◆ **How to complete this task**: The whole listing needs retyping exactly; keep the pictures out of it.

◆ **Raw data**:
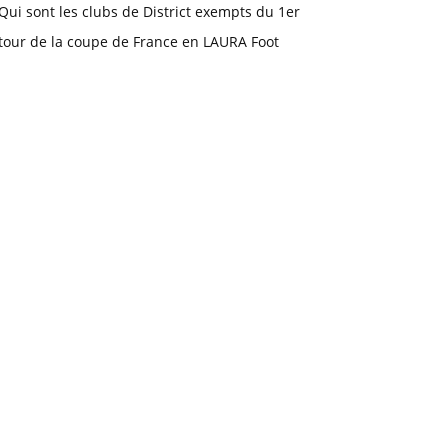
Qui sont les clubs de District exempts du 1er
tour de la coupe de France en LAURA Foot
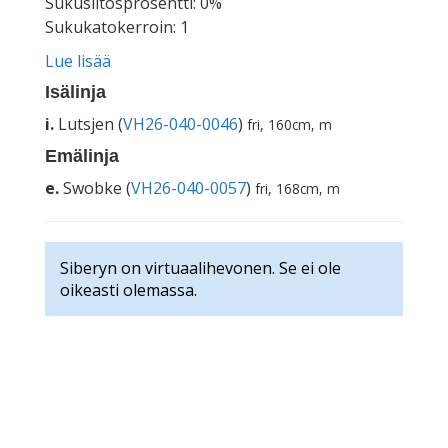
Sukusiitosprosentti: 0%
Sukukatokerroin: 1
Lue lisää
Isälinja
i.
Lutsjen (
VH26-040-0046
)
fri, 160cm, m
Emälinja
e.
Swobke (
VH26-040-0057
)
fri, 168cm, m
Siberyn on virtuaalihevonen. Se ei ole
oikeasti olemassa.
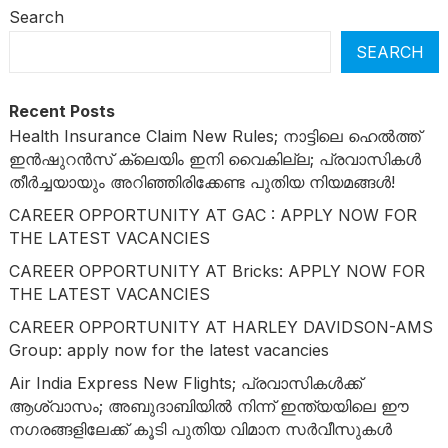
Search
SEARCH
Recent Posts
Health Insurance Claim New Rules; നാട്ടിലെ ഹെൽത്ത്
ഇൻഷുറൻസ് ക്ലെയിം ഇനി വൈകില്ല; പ്രവാസികൾ
തീർച്ചയായും അറിഞ്ഞിരിക്കേണ്ട പുതിയ നിയമങ്ങൾ!
CAREER OPPORTUNITY AT GAC : APPLY NOW FOR
THE LATEST VACANCIES
CAREER OPPORTUNITY AT Bricks: APPLY NOW FOR
THE LATEST VACANCIES
CAREER OPPORTUNITY AT HARLEY DAVIDSON-AMS
Group: apply now for the latest vacancies
Air India Express New Flights; പ്രവാസികൾക്ക്
ആശ്വാസം; അബുദാബിയിൽ നിന്ന് ഇന്ത്യയിലെ ഈ
നഗരങ്ങളിലേക്ക് കൂടി പുതിയ വിമാന സർവീസുകൾ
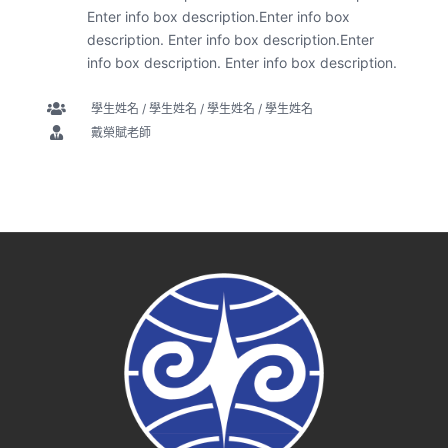
Enter info box description.Enter info box
description. Enter info box description.Enter
info box description. Enter info box description.
學生姓名 / 學生姓名 / 學生姓名 / 學生姓名
戴榮賦老師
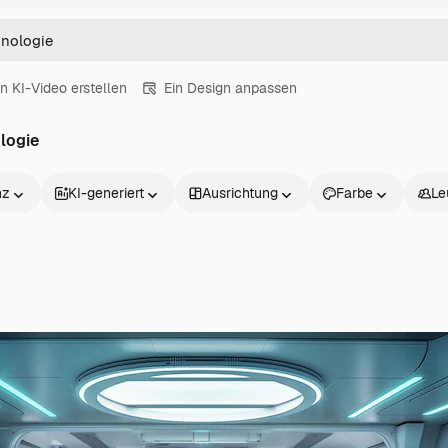
in KI-Video erstellen
Ein Design anpassen
logie
nz
KI-generiert
Ausrichtung
Farbe
Le
Produkte
Loslegen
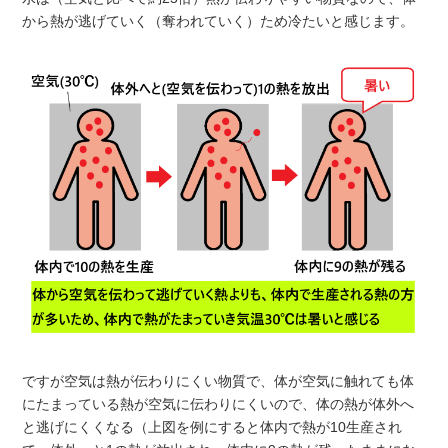
から熱が逃げていく（奪われていく）ため冷たいと感じます。
ですが空気は熱が伝わりにくい物質で、体が空気に触れても体
にたまっている熱が空気に伝わりにくいので、体の熱が体外へ
と逃げにくくなる（上図を例にすると体内で熱が10生産され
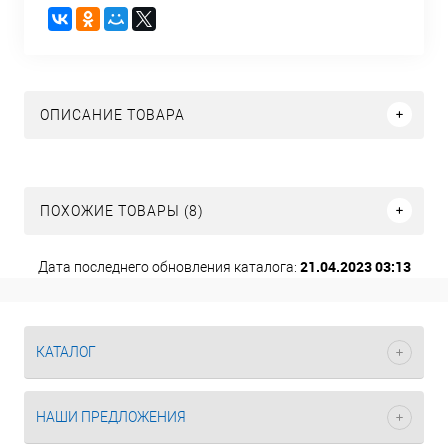
ОПИСАНИЕ ТОВАРА
ПОХОЖИЕ ТОВАРЫ (8)
21.04.2023 03:13
Дата последнего обновления каталога:
КАТАЛОГ
НАШИ ПРЕДЛОЖЕНИЯ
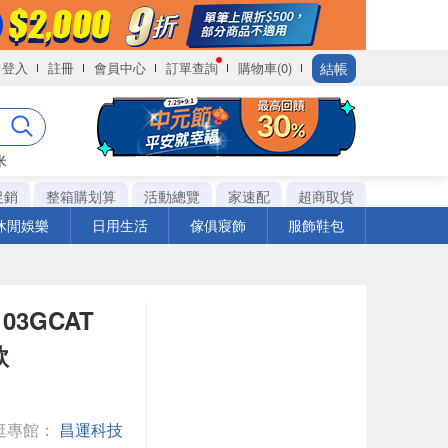
結帳
登入
註冊
會員中心
訂單查詢
購物車(0)
米
促銷
整箱購划算
活動總覽
家速配
超商取貨
休閒娛樂
日用生活
傢俱寢飾
服飾鞋包
03GCAT
款
逛專館：
昌運科技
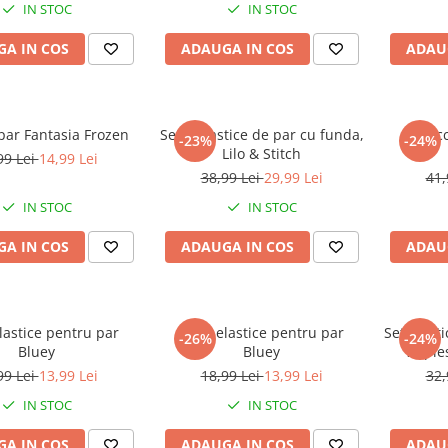
IN STOC
IN STOC
A IN COS
ADAUGA IN COS
ADAU
par Fantasia Frozen
Set 3 elastice de par cu funda,
Set acc
-23%
-24%
Lilo & Stitch
99 Lei
14,99 Lei
38,99 Lei
29,99 Lei
41,
IN STOC
IN STOC
A IN COS
ADAUGA IN COS
ADAU
elastice pentru par
Set 4 elastice pentru par
Set elast
-26%
-24%
Bluey
Bluey
18 pie
2
99 Lei
13,99 Lei
18,99 Lei
13,99 Lei
32,
IN STOC
IN STOC
A IN COS
ADAUGA IN COS
ADAU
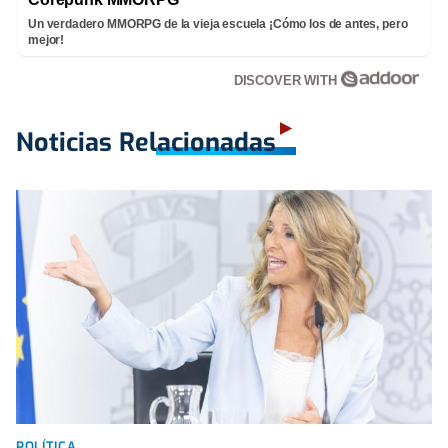
Un verdadero MMORPG de la vieja escuela ¡Cómo los de antes, pero
mejor!
DISCOVER WITH
Noticias Relacionadas
POLÍTICA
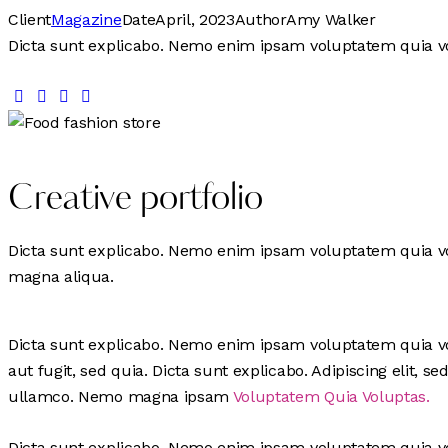
Client
Magazine
Date
April, 2023
Author
Amy Walker
Dicta sunt explicabo. Nemo enim ipsam voluptatem quia volu
Creative portfolio
Dicta sunt explicabo. Nemo enim ipsam voluptatem quia volu
magna aliqua.
Dicta sunt explicabo. Nemo enim ipsam voluptatem quia vol
aut fugit, sed quia. Dicta sunt explicabo. Adipiscing elit
ullamco. Nemo magna ipsam
Voluptatem Quia Voluptas.
Dicta sunt explicabo. Nemo enim ipsam voluptatem quia vo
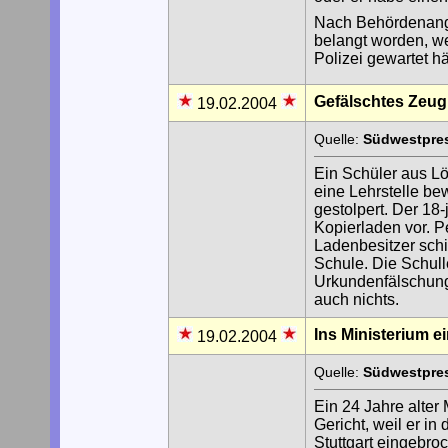
Nach Behördenanga
belangt worden, w
Polizei gewartet hä
Gefälschtes Zeug
19.02.2004
Quelle:
Südwestpres
Ein Schüler aus Lö
eine Lehrstelle be
gestolpert. Der 18
Kopierladen vor. Pe
Ladenbesitzer schi
Schule. Die Schull
Urkundenfälschung 
auch nichts.
Ins Ministerium e
19.02.2004
Quelle:
Südwestpres
Ein 24 Jahre alter 
Gericht, weil er i
Stuttgart eingebro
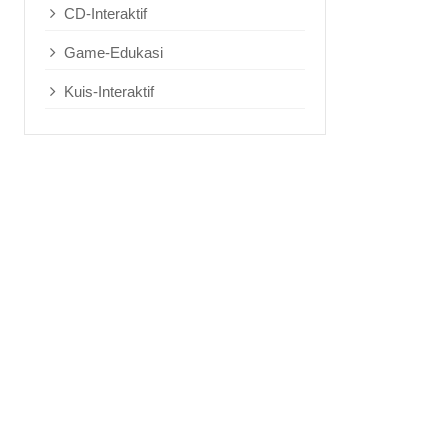
CD-Interaktif
Game-Edukasi
Kuis-Interaktif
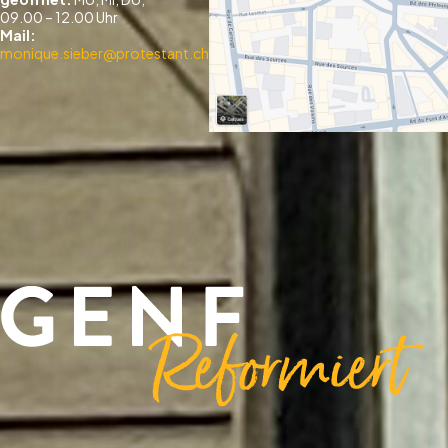
09.00 – 12.00 Uhr
Mail:
monique.sieber@protestant.ch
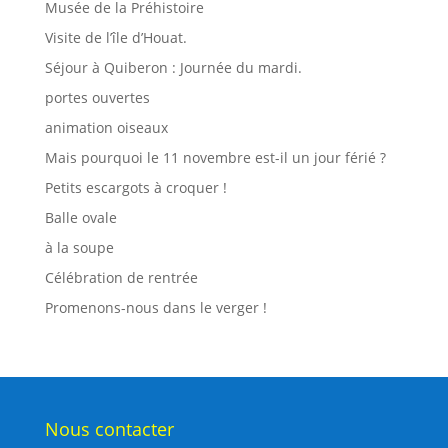
Musée de la Préhistoire
Visite de l’île d’Houat.
Séjour à Quiberon : Journée du mardi.
portes ouvertes
animation oiseaux
Mais pourquoi le 11 novembre est-il un jour férié ?
Petits escargots à croquer !
Balle ovale
à la soupe
Célébration de rentrée
Promenons-nous dans le verger !
Nous contacter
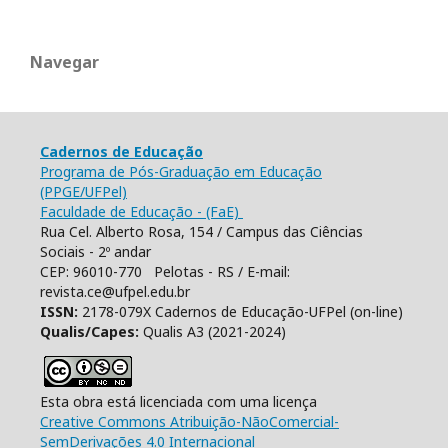
Navegar
Cadernos de Educação
Programa de Pós-Graduação em Educação
(PPGE/UFPel)
Faculdade de Educação - (FaE)
Rua Cel. Alberto Rosa, 154 / Campus das Ciências
Sociais - 2º andar
CEP: 96010-770 Pelotas - RS / E-mail:
revista.ce@ufpel.edu.br
ISSN:
2178-079X Cadernos de Educação-UFPel (on-line)
Qualis/Capes:
Qualis A3 (2021-2024)
Esta obra está licenciada com uma licença
Creative Commons Atribuição-NãoComercial-
SemDerivações 4.0 Internacional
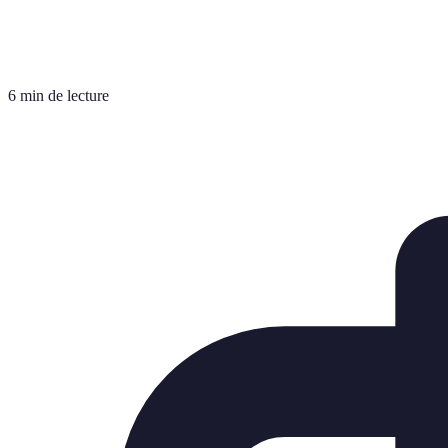
6 min de lecture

◆ **Finished exercise**:
Qui sont les clubs de District exempts du 1er
tour de la coupe de France en LAURA Foot
Sukusiitosprosentti: 0%
Sukukatokerroin: 1
Lue lisää
Isälinja
i.
Lutsjen (
VH26-040-0046
)
fri, 160cm, m
Emälinja
e.
Swobke (
VH26-040-0057
)
fri, 168cm, m
Siberyn on virtuaalihevonen. Se ei ole
oikeasti olemassa.
Search
SEARCH
Recent Posts
Health Insurance Claim New Rules; നാട്ടിലെ ഹെൽത്ത്
ഇൻഷുറൻസ് ക്ലെയിം ഇനി വൈകില്ല; പ്രവാസികൾ
തീർച്ചയായും അറിഞ്ഞിരിക്കേണ്ട പുതിയ നിയമങ്ങൾ!
CAREER OPPORTUNITY AT GAC : APPLY NOW FOR
THE LATEST VACANCIES
CAREER OPPORTUNITY AT Bricks: APPLY NOW FOR
THE LATEST VACANCIES
CAREER OPPORTUNITY AT HARLEY DAVIDSON-AMS
Group: apply now for the latest vacancies
Air India Express New Flights; പ്രവാസികൾക്ക്
ആശ്വാസം; അബുദാബിയിൽ നിന്ന് ഇന്ത്യയിലെ ഈ
നഗരങ്ങളിലേക്ക് കൂടി പുതിയ വിമാന സർവീസുകൾ
Enter info box description.Enter info box
description. Enter info box description.Enter
info box description. Enter info box description.
學生姓名 / 學生姓名 / 學生姓名 / 學生姓名
戴榮賦老師
in KI-Video erstellen
Ein Design anpassen
logie
nz
KI-generiert
Ausrichtung
Farbe
Le
Produkte
Loslegen
から熱が逃げていく（奪われていく）ため冷たいと感じます。
ですが空気は熱が伝わりにくい物質で、体が空気に触れても体
にたまっている熱が空気に伝わりにくいので、体の熱が体外へ
と逃げにくくなる（上図を例にすると体内で熱が10生産され
ОПИСАНИЕ ТОВАРА
ПОХОЖИЕ ТОВАРЫ (8)
21.04.2023 03:13
Дата последнего обновления каталога:
КАТАЛОГ
НАШИ ПРЕДЛОЖЕНИЯ
結帳
登入
註冊
會員中心
訂單查詢
購物車(0)
米
促銷
整箱購划算
活動總覽
家速配
超商取貨
休閒娛樂
日用生活
傢俱寢飾
服飾鞋包
03GCAT
款
逛專館：
昌運科技
IN STOC
IN STOC
A IN COS
ADAUGA IN COS
ADAU
par Fantasia Frozen
Set 3 elastice de par cu funda,
Set acc
-23%
-24%
Lilo & Stitch
99 Lei
14,99 Lei
38,99 Lei
29,99 Lei
41,
IN STOC
IN STOC
A IN COS
ADAUGA IN COS
ADAU
elastice pentru par
Set 4 elastice pentru par
Set elast
-26%
-24%
Bluey
Bluey
18 pie
2
99 Lei
13,99 Lei
18,99 Lei
13,99 Lei
32,
IN STOC
IN STOC
A IN COS
ADAUGA IN COS
ADAU
Un verdadero MMORPG de la vieja escuela ¡Cómo los de antes, pero
mejor!
DISCOVER WITH
Noticias Relacionadas
POLÍTICA
Client
Magazine
Date
April, 2023
Author
Amy Walker
Dicta sunt explicabo. Nemo enim ipsam voluptatem quia volu
Creative portfolio
Dicta sunt explicabo. Nemo enim ipsam voluptatem quia volu
magna aliqua.
Dicta sunt explicabo. Nemo enim ipsam voluptatem quia vol
aut fugit, sed quia. Dicta sunt explicabo. Adipiscing elit
ullamco. Nemo magna ipsam
Voluptatem Quia Voluptas.
Dicta sunt explicabo. Nemo enim ipsam voluptatem quia vo
Nach Behördenanga
belangt worden, w
Polizei gewartet hä
Gefälschtes Zeug
19.02.2004
Quelle:
Südwestpres
Ein Schüler aus Lö
eine Lehrstelle be
gestolpert. Der 18
Kopierladen vor. Pe
Ladenbesitzer schi
Schule. Die Schull
Urkundenfälschung 
auch nichts.
Ins Ministerium e
19.02.2004
Quelle:
Südwestpres
Ein 24 Jahre alter 
Gericht, weil er i
Stuttgart eingebro
CD-Interaktif
Game-Edukasi
Kuis-Interaktif
09.00 – 12.00 Uhr
Mail:
monique.sieber@protestant.ch
Musée de la Préhistoire
Visite de l’île d’Houat.
Séjour à Quiberon : Journée du mardi.
portes ouvertes
animation oiseaux
Mais pourquoi le 11 novembre est-il un jour férié ?
Petits escargots à croquer !
Balle ovale
à la soupe
Célébration de rentrée
Promenons-nous dans le verger !
Nous contacter
Navegar
Cadernos de Educação
Programa de Pós-Graduação em Educação
(PPGE/UFPel)
Faculdade de Educação - (FaE)
Rua Cel. Alberto Rosa, 154 / Campus das Ciências
Sociais - 2º andar
CEP: 96010-770 Pelotas - RS / E-mail:
revista.ce@ufpel.edu.br
ISSN:
2178-079X Cadernos de Educação-UFPel (on-line)
Qualis/Capes:
Qualis A3 (2021-2024)
Esta obra está licenciada com uma licença
Creative Commons Atribuição-NãoComercial-
SemDerivações 4.0 Internacional
6 min de lecture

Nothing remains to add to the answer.